News

Revisi Perda Covid-19 Bakal Disahkan Akhir Juli 2021, Pelanggar Prokes Siap Dipidana

Perda itu diusulkan direvisi lantaran sanksi administrasi yang diberlakukan selama ini dianggap sudah tidak mempan


Revisi Perda Covid-19 Bakal Disahkan Akhir Juli 2021, Pelanggar Prokes Siap Dipidana
Wakil Ketua DPRD DKI Jakarta dari Fraksi Partai gerindra, M Taufik (AKURAT.CO/Yohanes Antonius)

AKURAT.CO, DPRD DKI Jakarta mengebut pembahasan revisi Peraturan Daerah (Perda) Nomor 2 Tahun  2020 tentang Penanggulangan Covid-19 setelah menerima draf revisi peraturan itu dari Pemerintah Provinsi DKI pada Rabu (21/7/2021) kemarin. 

Perda itu diusulkan direvisi lantaran sanksi administrasi yang diberlakukan selama ini dianggap sudah tidak mempan.

Tak ada efek jera dari sanksi tersebut, sehingga Gubernur Anies Baswedan dan jajarannya mengusul adanya sanksi pidana bagi warga yang berulang melanggar peraturan kesehatan pada masa pandemi Covid-19.

Wakil Ketua DPRD DKI Jakarta M Taufik mengatakan, pihaknya bakal mengebut pembahasan revisi peraturan itu, targetnya pada akhir Juli 2021, peraturan terbaru itu sudah disahkan dalam dalam rapat Paripurna yang sedianya digelar pada Kamis 29 Juli 2020 pukul 10.00 WIB

“Bapemperda DPRD DKI bersama eksekutif terkait akan segera mencermati dan menyampaikan hasilnya pada Paripurna,"  kata M Taufik ketika dikonfirmasi Kamis (22/7/2021).

Walau draf revisi Perda itu baru diterima DPRD DKI Jakarta, namun Taufik mengaku pihaknya akan setuju dengan perubahan yang diusulkan mengingat penularan corona di Jakarta pada ledakan gelombang kedua ini semakin mengerikan. Dengan adanya pasal pidana dalam  revisi Perda itu, Taufik berharap pengendalian penularan wabah mematikan itu bisa segera teratasi.

"Insyaallah (DPRD) setuju karena ini untuk kepentingan masyarakat, untuk kepentingan Jakarta ke depan, dan kesehatan masyarakat," tuturnya.

Terpisah, Wakil Gubernur DKI Jakarta, Ahmad Riza Patria mengatakan, selain menambahkan pasal pidana, dalam revisi peraturan itu, pihaknya juga memberi hak kepada Satuan Polisi Pamong Praja (Pol PP) untuk melakukan penyedikan kepada pelanggar prokes.

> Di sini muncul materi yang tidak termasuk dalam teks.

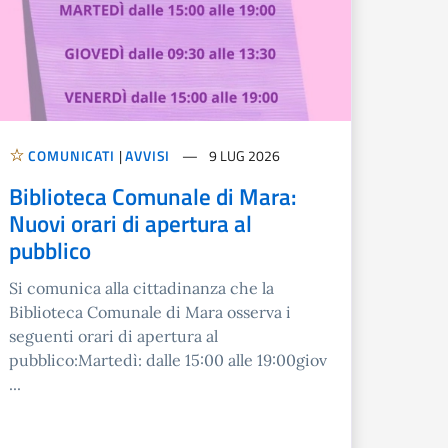
COMUNICATI
|
AVVISI
9 LUG 2026
Biblioteca Comunale di Mara:
Nuovi orari di apertura al
pubblico
Si comunica alla cittadinanza che la
Biblioteca Comunale di Mara osserva i
seguenti orari di apertura al
pubblico:Martedì: dalle 15:00 alle 19:00giov
...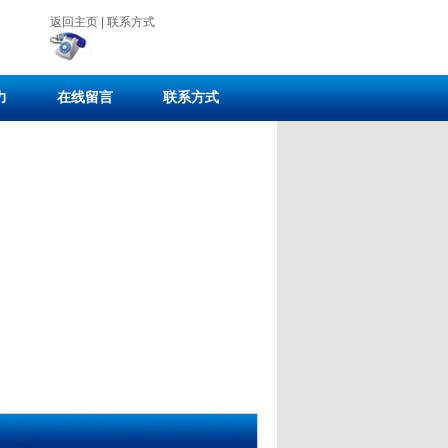
返回主页
|
联系方式
力
在线留言
联系方式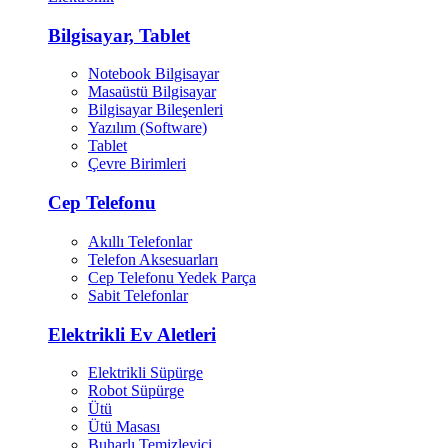
Bilgisayar, Tablet
Notebook Bilgisayar
Masaüstü Bilgisayar
Bilgisayar Bileşenleri
Yazılım (Software)
Tablet
Çevre Birimleri
Cep Telefonu
Akıllı Telefonlar
Telefon Aksesuarları
Cep Telefonu Yedek Parça
Sabit Telefonlar
Elektrikli Ev Aletleri
Elektrikli Süpürge
Robot Süpürge
Ütü
Ütü Masası
Buharlı Temizleyici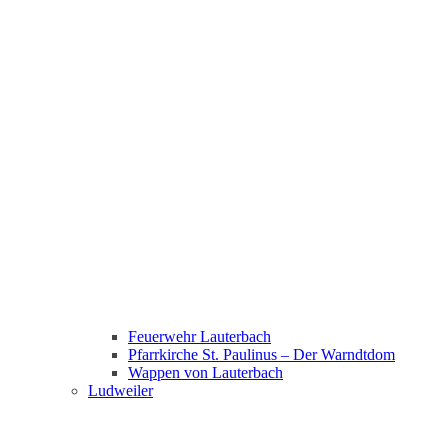
Feuerwehr Lauterbach
Pfarrkirche St. Paulinus – Der Warndtdom
Wappen von Lauterbach
Ludweiler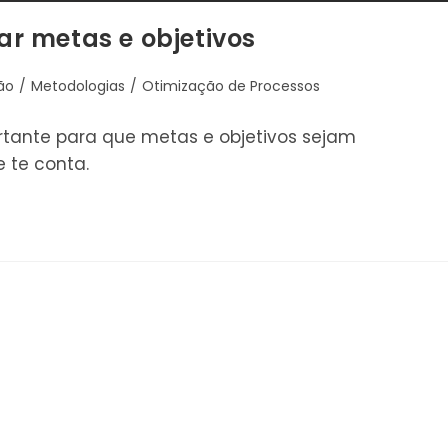
r metas e objetivos
ão
/
Metodologias
/
Otimização de Processos
tante para que metas e objetivos sejam
 te conta.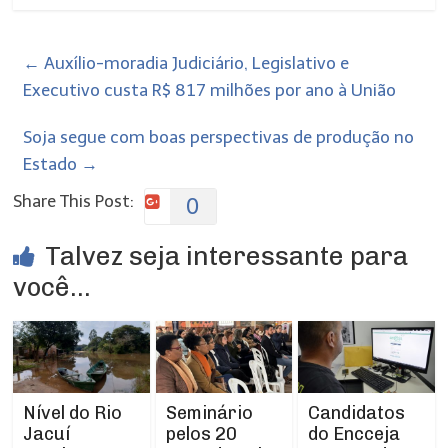
←
Auxílio-moradia Judiciário, Legislativo e
Executivo custa R$ 817 milhões por ano à União
Soja segue com boas perspectivas de produção no
Estado
→
Share This Post:
0
Talvez seja interessante para
você...
Nível do Rio
Seminário
Candidatos
Jacuí
pelos 20
do Encceja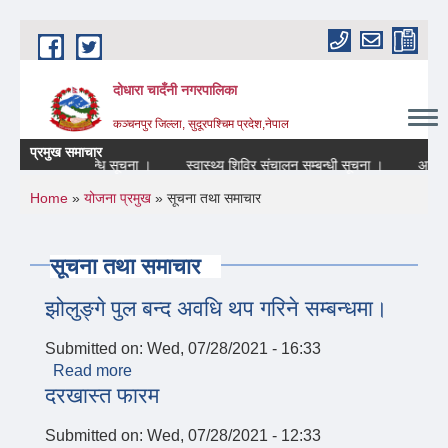
Skip to main content
दोधारा चादँनी नगरपालिका
कञ्चनपुर जिल्ला, सुदूरपश्चिम प्रदेश,नेपाल
प्रमुख समाचार
बन्द रहने सम्बन्धि सूचना ।
स्वास्थ्य शिविर संचालन सम्बन्धी सूचना ।
आन्तरिक 
You are here
Home
»
योजना प्रमुख
» सूचना तथा समाचार
सूचना तथा समाचार
झोलुङ्गे पुल बन्द अवधि थप गरिने सम्बन्धमा।
Submitted on:
Wed, 07/28/2021 - 16:33
Read more
about झोलुङ्गे पुल बन्द अवधि थप गरिने सम्बन्धमा।
दरखास्त फारम
Submitted on:
Wed, 07/28/2021 - 12:33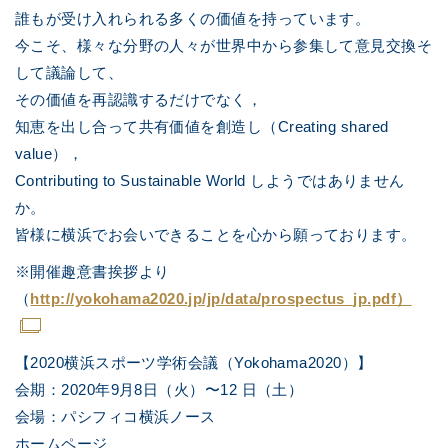
誰もが受け入れられる多くの価値を持っています。
今こそ、様々な分野の人々が世界中から参集して意見交換そ
して議論して、
その価値を再認識するだけでなく，
知恵を出し合って共有価値を創造し（Creating shared
value），
Contributing to Sustainable World しようではありません
か。
皆様に横浜でお会いできることを心から願っております。
※開催趣意書挨拶より
（
http://yokohama2020.jp/jp/data/prospectus_jp.pdf）
【2020横浜スポーツ学術会議（Yokohama2020）】
会期：2020年9月8日（火）〜12 日（土）
会場：パシフィコ横浜ノース
ホームページ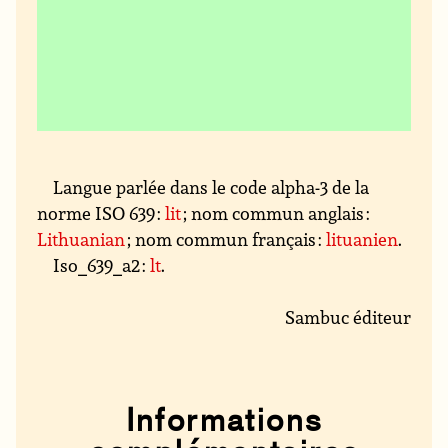
Langue parlée dans le code alpha-3 de la
norme ISO 639 :
lit
; nom commun anglais :
Lithuanian
; nom commun français :
lituanien
.
Iso_639_a2 :
lt
.
Sambuc éditeur
Informations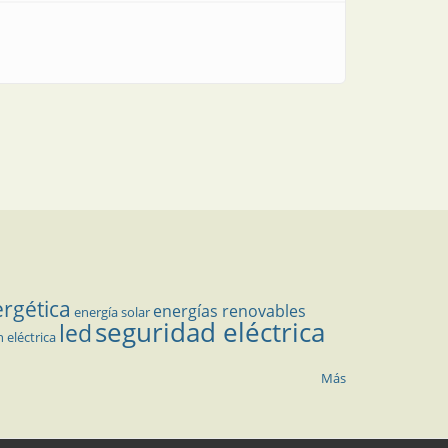
ergética
energías renovables
energía solar
seguridad eléctrica
led
n eléctrica
Más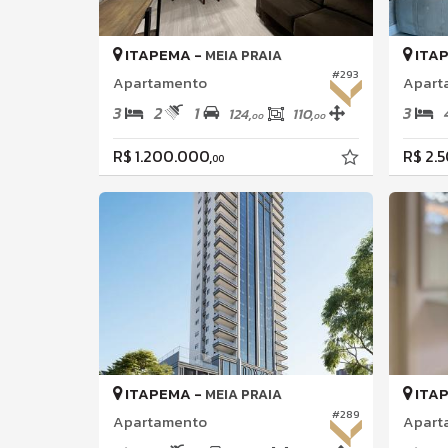
ITAPEMA -
ITA
MEIA PRAIA
#293
Apartamento
Apart
3
2
1
3
124,
110,
00
00
R$ 1.200.000,
R$ 2.
00
ITAPEMA -
ITA
MEIA PRAIA
#289
Apartamento
Apart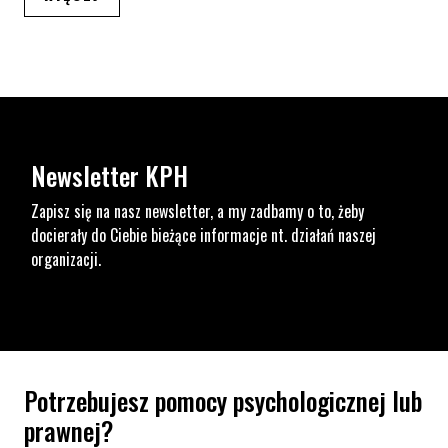
Newsletter KPH
Zapisz się na nasz newsletter, a my zadbamy o to, żeby
docierały do Ciebie bieżące informacje nt. działań naszej
organizacji.
Potrzebujesz pomocy psychologicznej lub
prawnej?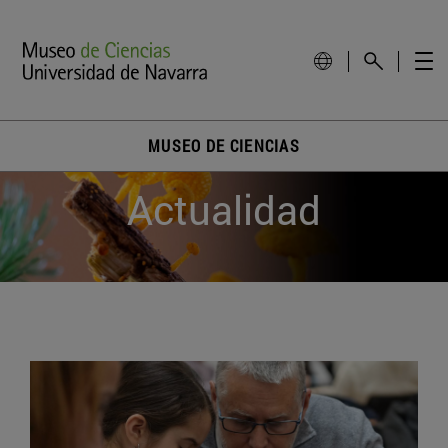
MUSEO DE CIENCIAS
Actualidad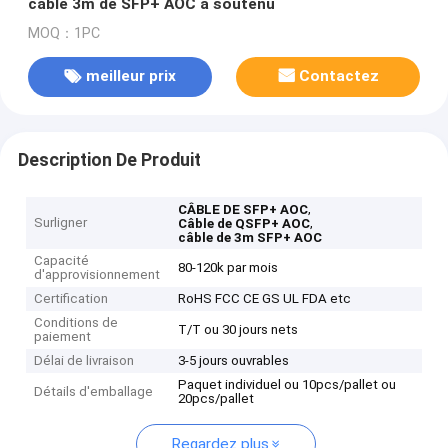
câble 3m de SFP+ AOC a soutenu
MOQ：1PC
meilleur prix
Contactez
Description De Produit
,
CÂBLE DE SFP+ AOC
Surligner
,
Câble de QSFP+ AOC
câble de 3m SFP+ AOC
Capacité
80-120k par mois
d'approvisionnement
Certification
RoHS FCC CE GS UL FDA etc
Conditions de
T/T ou 30 jours nets
paiement
Délai de livraison
3-5 jours ouvrables
Paquet individuel ou 10pcs/pallet ou
Détails d'emballage
20pcs/pallet
Regardez plus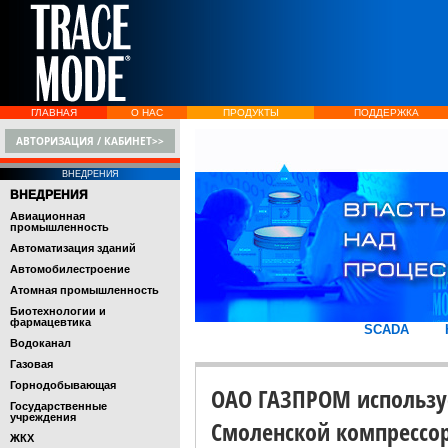
ГЛАВНАЯ
О НАС
ПРОДУКТЫ
ПОДДЕРЖКА
АВТОРИЗАЦИЯ / КАБИНЕТ>>
ВНЕДРЕНИЯ
ВНЕДРЕНИЯ
Авиационная
промышленность
Автоматизация зданий
Автомобилестроение
Атомная промышленность
Биотехнологии и
фармацевтика
SCADA
Водоканал
Газовая
Горнодобывающая
ОАО ГАЗПРОМ используе
Государственные
учреждения
Смоленской компрессо
ЖКХ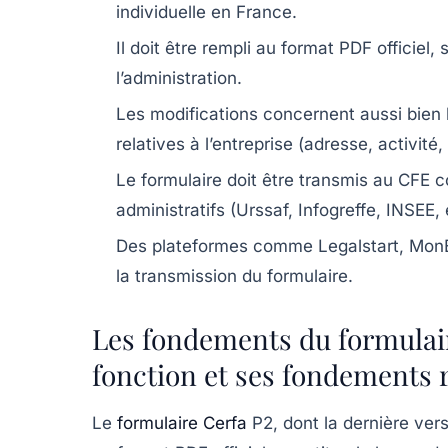
individuelle en France.
Il doit être rempli au format PDF officiel
l’administration.
Les modifications concernent aussi bien l
relatives à l’entreprise (adresse, activité, 
Le formulaire doit être transmis au CFE 
administratifs (Urssaf, Infogreffe, INSEE, 
Des plateformes comme Legalstart, MonEnt
la transmission du formulaire.
Les fondements du formulair
fonction et ses fondements 
Le
formulaire Cerfa
P2, dont la dernière ver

"Sudah menjadi aturan dan ketentuannya bahwa ada PNS yang memiliki kualifikasi dan kewenangan sebagai penyidik," kata Wakil Gubernur DKI Jakarta, Ahmad Riza Patria di Balai Kota DKI Jakarta, Jalan Medan Merdeka Selatan, Jakarta Pusat, Kamis (22/7/2021).

Lebih lanjut Ariza menjelaskan, hukuman pidana itu tak serta serta merta dikenakan kepada warga yang kedapatan melanggar, mereka yang dikenakan sanksi pidana adalah warga yang sudah berkali-kali melakukan pelanggaran yang sama.

"Diberikan sanksi ini dipidanakan bagi mereka yang mengulang-ulang atau sembunyi-sembunyi melanggar ketentuan prokes," tuturnya

Berikut bunyi usulan revisi Perda Covid-19 DKI Jakarta soal sanksi bagi pelanggar prokes:

Pasal 32A 

(1) Setiap orang yang mengulangi perbuatan tidak menggunakan Masker setelah dikenakan sanksi berupa kerja sosial atau denda administratif sebagaimana dimaksud dalam Pasal 9 ayat (1), dipidana dengan kurungan paling lama 3 (tiga) bulan atau denda paling banyak Rp500.000,00 (lima ratus ribu rupiah). 

(2)Pelaku usaha, pengelola, penyelenggara, atau penanggung jawab perkantoran/tempat kerja, tempat usaha, tempat industri, perhotelan/penginapan lain yang sejenis dan tempat wisata yang mengulangi perbuatan pelanggaran protokol pencegahan Covid-19 setelah dikenakan sanksi berupa pencabutan izin sebagaimana dimaksud dalam Pasal 14 Ayat (4) huruf f, dipidana dengan kurungan paling lama 3 (tiga) bulan atau denda paling banyak Rp50.000.000,00 (lima puluh juta rupiah). 

(3)Pelaku usaha, pengelola, penyelenggara, atau penanggung jawab transportasi umum, termasuk perusahaan aplikasi transportasi daring yang mengulangi perbuatan pelanggaran protokol pencegahan Covid- 19 setelah dikenakan sanksi berupa pencabutan izin sebagaimana dimaksud dalam Pasal 14 Ayat (5) huruf c, dipidana dengan kurungan paling lama 3 (tiga) bulan atau denda paling banyak Rp50.000.000,00 (lima puluh juta rupiah). 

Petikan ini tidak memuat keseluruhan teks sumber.